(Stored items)
....

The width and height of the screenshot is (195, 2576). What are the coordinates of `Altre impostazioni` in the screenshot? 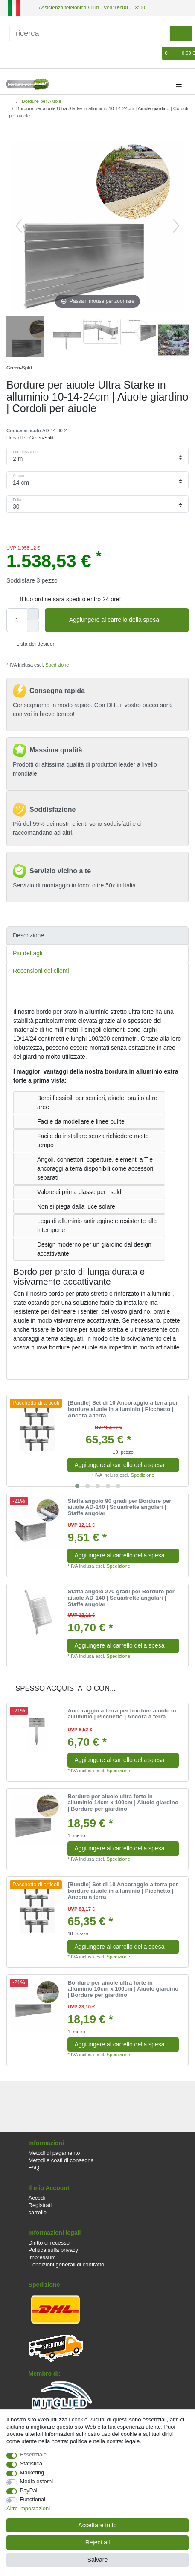 It's located at (28, 2508).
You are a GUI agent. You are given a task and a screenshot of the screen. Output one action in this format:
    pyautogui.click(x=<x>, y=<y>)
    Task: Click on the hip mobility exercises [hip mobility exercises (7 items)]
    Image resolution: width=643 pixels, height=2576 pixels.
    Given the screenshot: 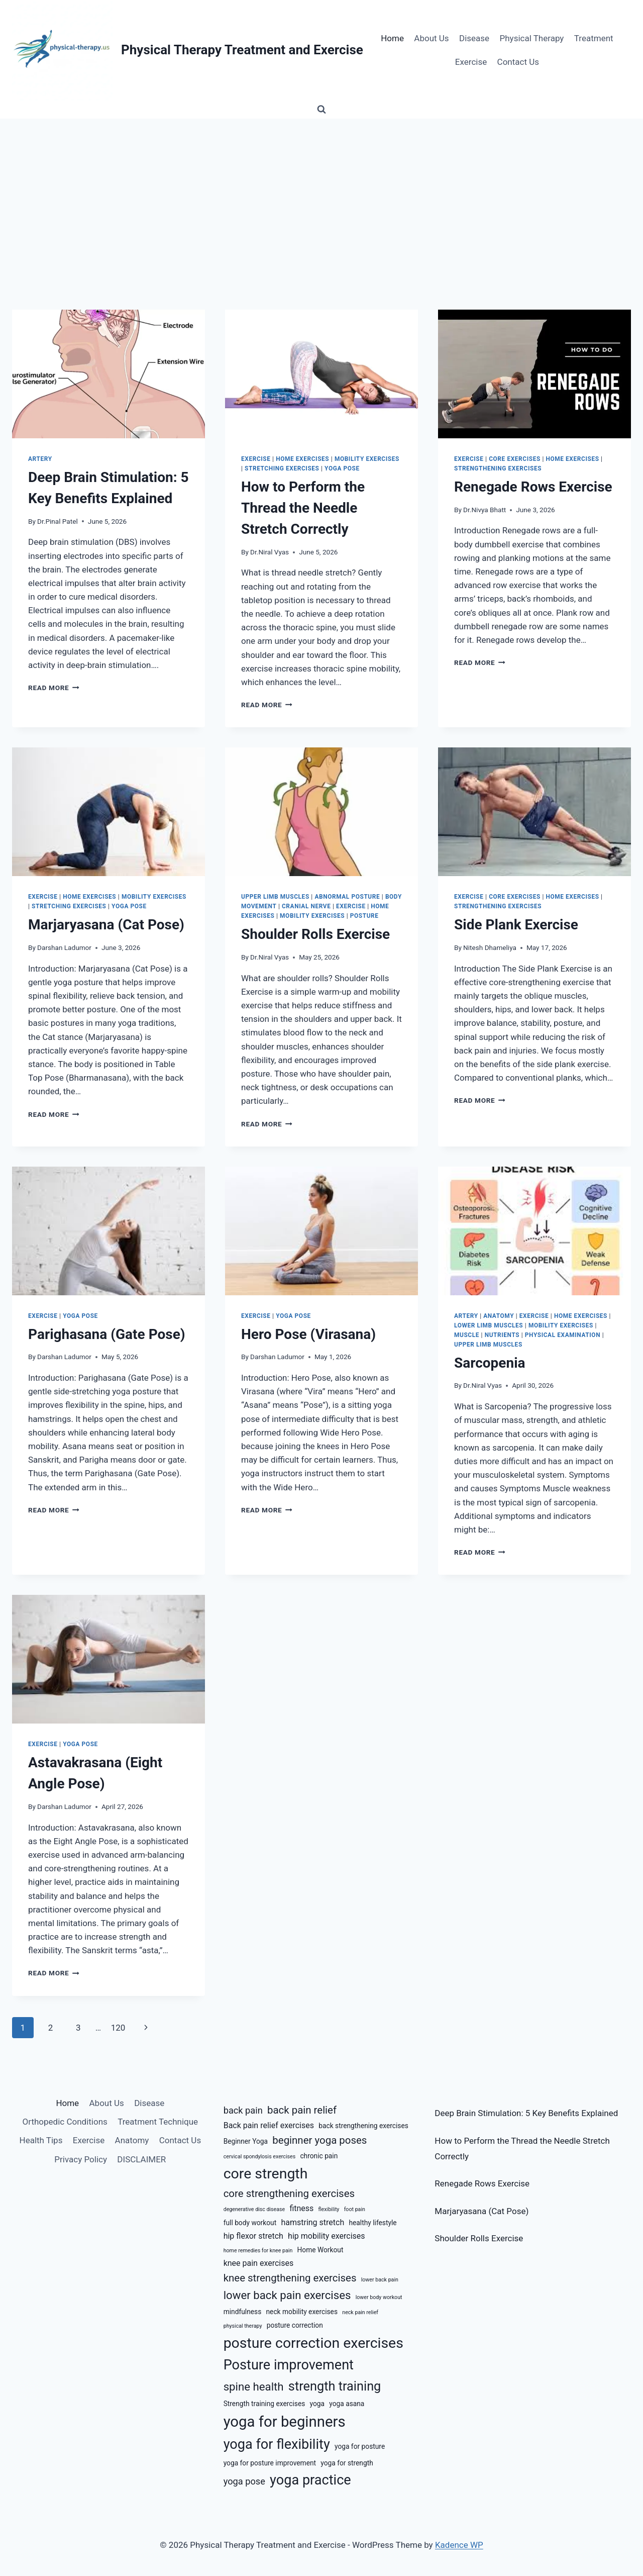 What is the action you would take?
    pyautogui.click(x=326, y=2236)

....

**Your task:**
Your answer should be the lines above, from the line containing "You are a GUI" up to and including the line containing "Image resolution: width=643", reproduced exactly and with nothing else.

**Response area:**
You are a GUI agent. You are given a task and a screenshot of the screen. Output one action in this format:
    pyautogui.click(x=<x>, y=<y>)
    Task: Click on the hip mobility exercises [hip mobility exercises (7 items)]
    Image resolution: width=643 pixels, height=2576 pixels.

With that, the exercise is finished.